“A Widening Gap: The Intervention 10 Years On” at the Counihan Gallery in Brunswick is an exhibition marking the tenth anniversary of “the Intervention”.

Jacky Green, Seán Kerins and Therese Richie, Open Cut, 2017
“The Intervention.” it sounds like something that might be staged for an alcoholic friend. The Norther Territory National Emergency Response, as it is officially called, sounds like it might be doing something urgent however when it only implementing two of the ninety-seven recommendations in the NT Government’s Little Children are Sacred Report (2007) in a decade, you know that it is bullshit. So let’s call it for what it is a racist abuse of human rights and a land grab for miners that both the ALP and LNP support.
Curated by Jo Holder and Djon Mundine, from Cross Art Projects in Sydney, the exhibition is a wide examination of the issues imposed on the Aboriginal people in the NT from inadequate housing to inadequate justice; including artwork by an anonymous young artist from the infamous Don Dale Detention Centre.
Holder and Mundine have balanced the large polemic pieces with smaller works, such as the lively paintings and screenprints by Margaret Nampitjinpa Boko and Sally M. Mulda Nagala, that depict NT life with humour and passion, or the engaging series by artists in from Ntaria/Hermansburg, working in the watercolour tradition of Albert Namatjira, of mining operations dominating the landscape. Painting some of the landscapes that Namatjira painted with the addition of big yellow mining trucks in the foreground and, in one painting, a crashed UFO.

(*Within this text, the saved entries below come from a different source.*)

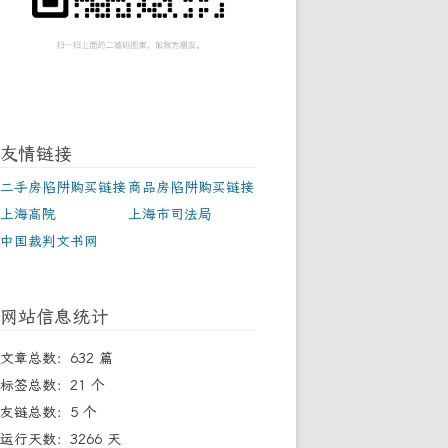
友情链接
二手房陷阱购买链接
商品房陷阱购买链接
上海高院
上海市司法局
中国裁判文书网
网站信息统计
文章总数：632 篇
标签总数：21 个
友链总数：5 个
运行天数：3266 天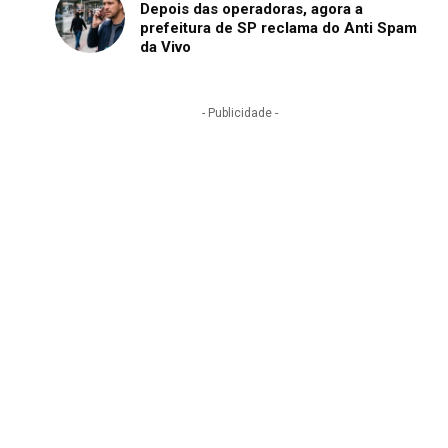
Depois das operadoras, agora a
prefeitura de SP reclama do Anti Spam
da Vivo
- Publicidade -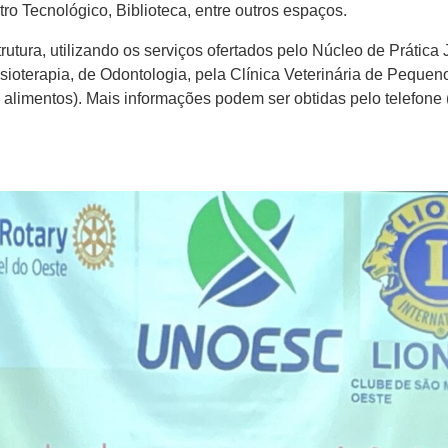
ro Tecnológico, Biblioteca, entre outros espaços.
utura, utilizando os serviços ofertados pelo Núcleo de Prática 
isioterapia, de Odontologia, pela Clínica Veterinária de Pequeno
e alimentos). Mais informações podem ser obtidas pelo telefone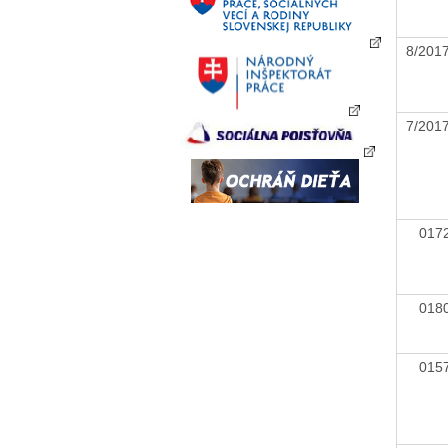
8/201
7/201
01
01
01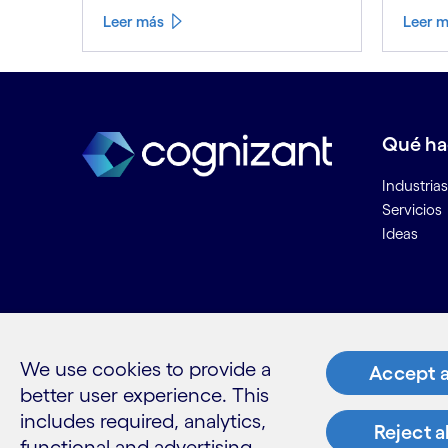
Leer más
Leer 
Leer menos
Leer más
Qué h
Industrias
Servicios
Ideas
Recurs
Contacta
We use cookies to provide a
Accept a
Únete a n
better user experience. This
Informaci
includes required, analytics,
Reject a
Glosario
functional and advertising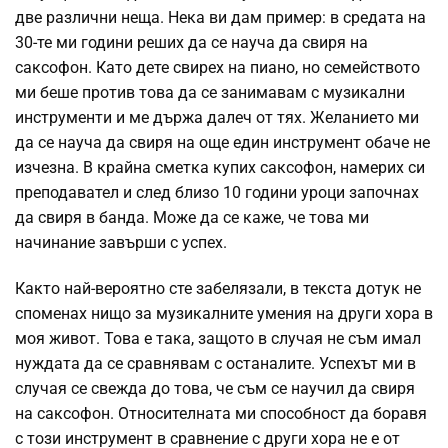
две различни неща. Нека ви дам пример: в средата на
30-те ми години реших да се науча да свиря на
саксофон. Като дете свирех на пиано, но семейството
ми беше против това да се занимавам с музикални
инструменти и ме държа далеч от тях. Желанието ми
да се науча да свиря на още един инструмент обаче не
изчезна. В крайна сметка купих саксофон, намерих си
преподавател и след близо 10 години уроци започнах
да свиря в банда. Може да се каже, че това ми
начинание завърши с успех.
Както най-вероятно сте забелязали, в текста дотук не
споменах нищо за музикалните умения на други хора в
моя живот. Това е така, защото в случая не съм имал
нуждата да се сравнявам с останалите. Успехът ми в
случая се свежда до това, че съм се научил да свиря
на саксофон. Относителната ми способност да боравя
с този инструмент в сравнение с други хора не е от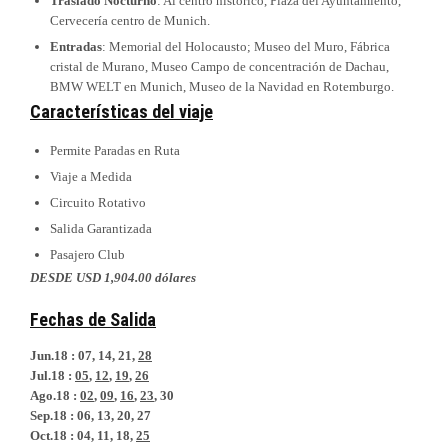
Traslado Nocturno
: Al centro histórico, Plaza del Ayuntamiento,
Cervecería centro de Munich.
Entradas
: Memorial del Holocausto; Museo del Muro, Fábrica
cristal de Murano, Museo Campo de concentración de Dachau,
BMW WELT en Munich, Museo de la Navidad en Rotemburgo.
Características del viaje
Permite Paradas en Ruta
Viaje a Medida
Circuito Rotativo
Salida Garantizada
Pasajero Club
DESDE USD 1,904.00 dólares
Fechas de Salida
Jun.18 :
07, 14, 21,
28
Jul.18 :
05
,
12
,
19
,
26
Ago.18 :
02
,
09
,
16
,
23
, 30
Sep.18 :
06, 13, 20, 27
Oct.18 :
04, 11, 18,
25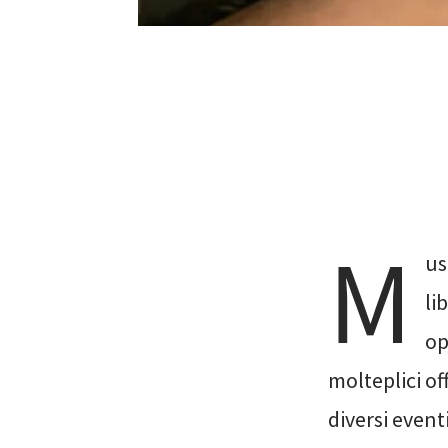
M
us
li
op
molteplici of
diversi event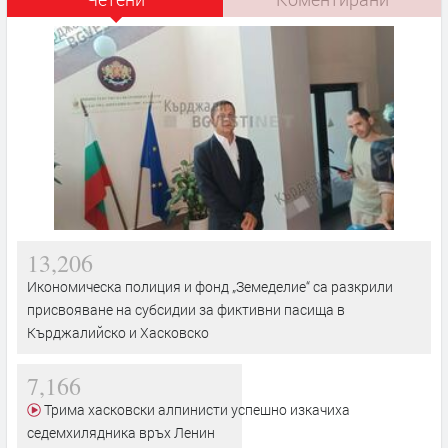
13,206
Икономическа полиция и фонд „Земеделие“ са разкрили
присвояване на субсидии за фиктивни пасища в
Кърджалийско и Хасковско
7,166
Трима хасковски алпинисти успешно изкачиха
седемхилядника връх Ленин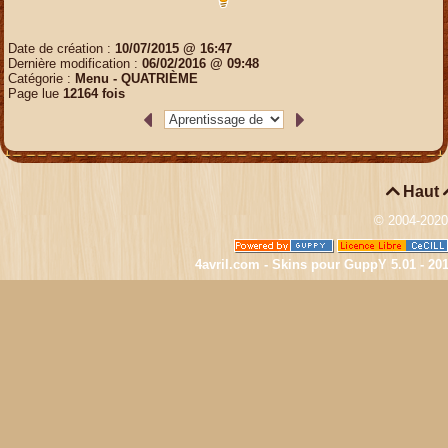
Date de création :
10/07/2015 @ 16:47
Dernière modification :
06/02/2016 @ 09:48
Catégorie :
Menu -
QUATRIÈME
Page lue
12164 fois

Haut
© 2004-202
4avril.com - Skins pour GuppY 5.01 - 20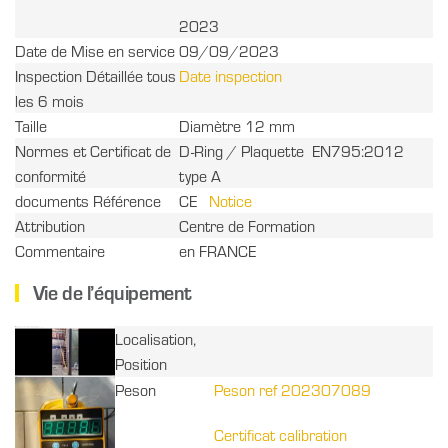
2023
Date de Mise en service
09/09/2023
Inspection Détaillée tous
Date inspection
les 6 mois
Taille
Diamètre 12 mm
Normes et Certificat de
D-Ring / Plaquette EN795:2012
conformité
type A
documents Référence
CE
Notice
Attribution
Centre de Formation
Commentaire
en FRANCE
Vie de l’équipement
Localisation,
Position
Peson
Peson ref 202307089
Certificat calibration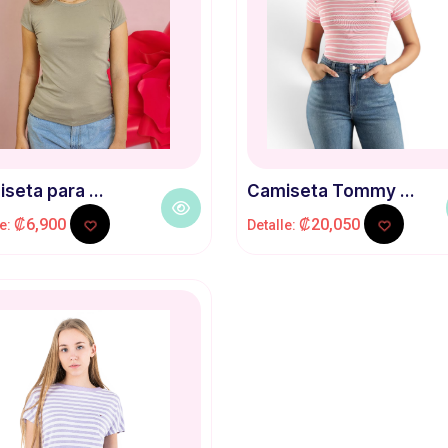
seta para ...
Camiseta Tommy ...
₡6,900
₡20,050
le:
Detalle: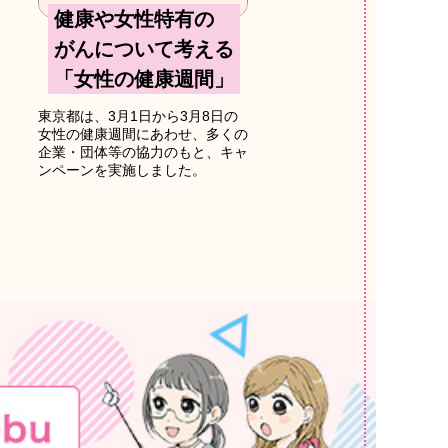
健康や女性特有の
がんについて考える
「女性の健康週間」
東京都は、3月1日から3月8日の
女性の健康週間にあわせ、多くの
企業・団体等の協力のもと、キャ
ンペーンを実施しました。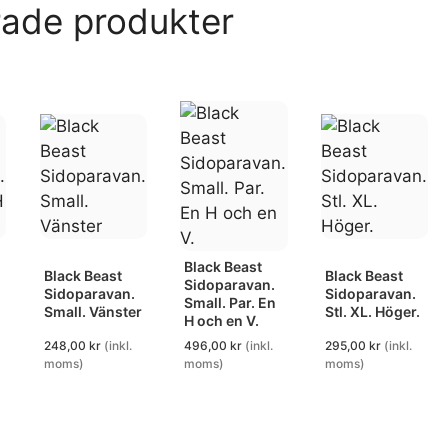
rade produkter
Black Beast
Black Beast
Black Beast
Sidoparavan.
Sidoparavan.
Sidoparavan.
Small. Par. En
Small. Vänster
Stl. XL. Höger.
H och en V.
248,00
kr
(inkl.
496,00
kr
(inkl.
295,00
kr
(inkl.
moms)
moms)
moms)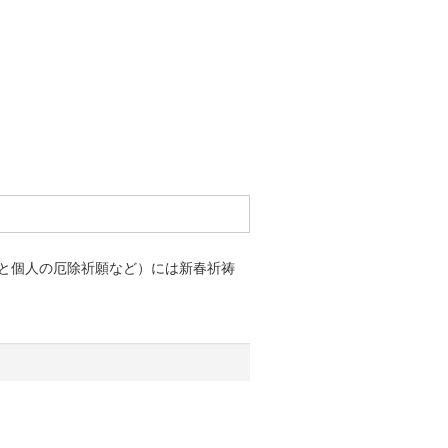
と個人の厄除祈願など）には新春祈祷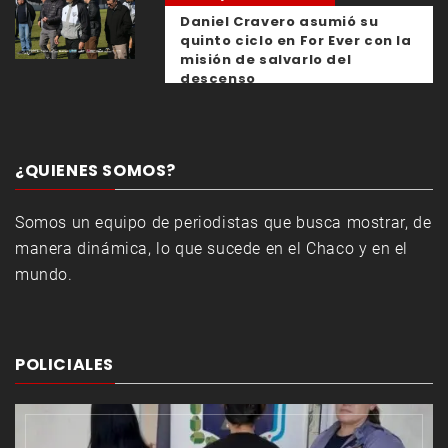
Daniel Cravero asumió su
quinto ciclo en For Ever con la
misión de salvarlo del
descenso
¿QUIENES SOMOS?
Somos un equipo de periodistas que busca mostrar, de
manera dinámica, lo que sucede en el Chaco y en el
mundo.
POLICIALES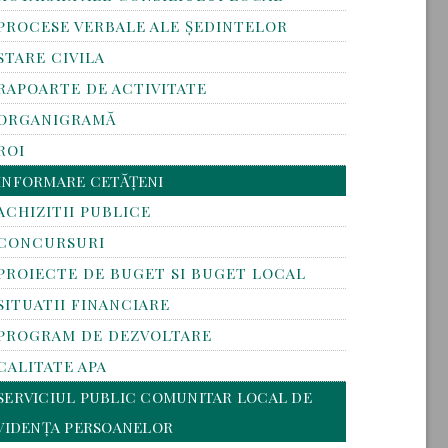
PROCESE VERBALE ALE ȘEDINTELOR
STARE CIVILA
RAPOARTE DE ACTIVITATE
ORGANIGRAMĂ
ROI
INFORMARE CETĂȚENI
ACHIZITII PUBLICE
CONCURSURI
PROIECTE DE BUGET SI BUGET LOCAL
SITUATII FINANCIARE
PROGRAM DE DEZVOLTARE
CALITATE APA
SERVICIUL PUBLIC COMUNITAR LOCAL DE
VIDENȚA PERSOANELOR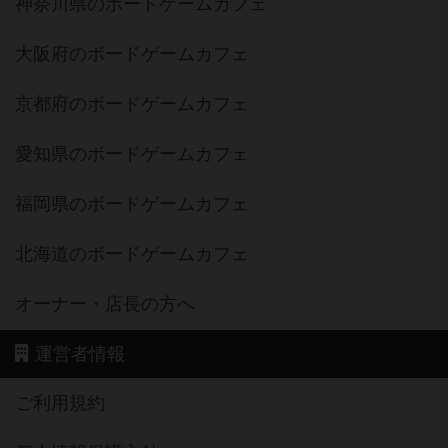
神奈川県のボードゲームカフェ
大阪府のボードゲームカフェ
京都府のボードゲームカフェ
愛知県のボードゲームカフェ
福岡県のボードゲームカフェ
北海道のボードゲームカフェ
オーナー・店長の方へ
運営者情報
ご利用規約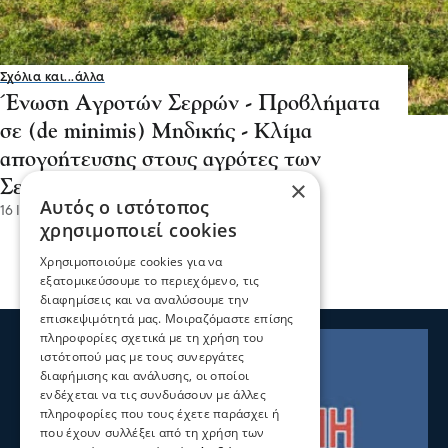
Σχόλια και...άλλα
Ένωση Αγροτών Σερρών - Προβλήματα
σε (de minimis) Μηδικής - Κλίμα
απογοήτευσης στους αγρότες των
×
Σερρών
Αυτός ο ιστότοπος
16 Ιου 2026, 14:03
χρησιμοποιεί cookies
Χρησιμοποιούμε cookies για να
εξατομικεύσουμε το περιεχόμενο, τις
διαφημίσεις και να αναλύσουμε την
επισκεψιμότητά μας. Μοιραζόμαστε επίσης
πληροφορίες σχετικά με τη χρήση του
ιστότοπού μας με τους συνεργάτες
διαφήμισης και ανάλυσης, οι οποίοι
ενδέχεται να τις συνδυάσουν με άλλες
πληροφορίες που τους έχετε παράσχει ή
που έχουν συλλέξει από τη χρήση των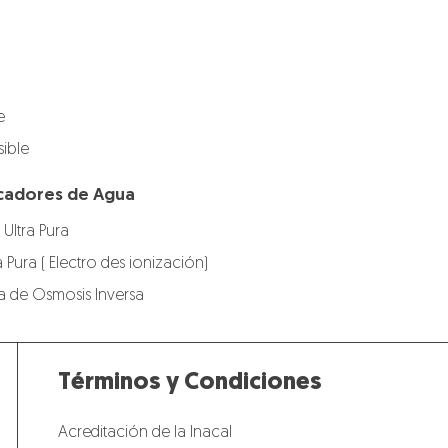
e
ible
ficadores de Agua
 Ultra Pura
a Pura ( Electro des ionización)
gua de Osmosis Inversa
Términos y Condiciones
Acreditación de la Inacal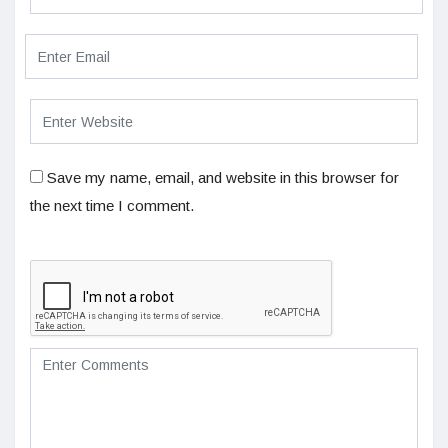
Save my name, email, and website in this browser for
the next time I comment.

Benita Clements, Tjuritja (#396-16), 2016
The mining trucks, and the UFO, are symbols of the alien invasion, a lack of consultation, the control of land, along with the environmental damage caused by mining. There are a number of works by Jacky Green, Seán Kerins and Therese Richie about the environmental impact of the McArthur River Mine where thousands of tons of waste released dangerous levels of sulphur dioxide.
This is not the first exhibition that the Counihan Gallery has held about this subject; in 2013 there was “Ghost Citizens: witnessing the intervention” curated by Holder and Mundine and featuring some of the same artists. Although it is a timely exhibition, considering that Victoria and NT have just announced that they would started treaty negotiations with the Aboriginal people, I have no confidence that, in 2023, there will not be yet another exhibition about the continuing “Intervention”.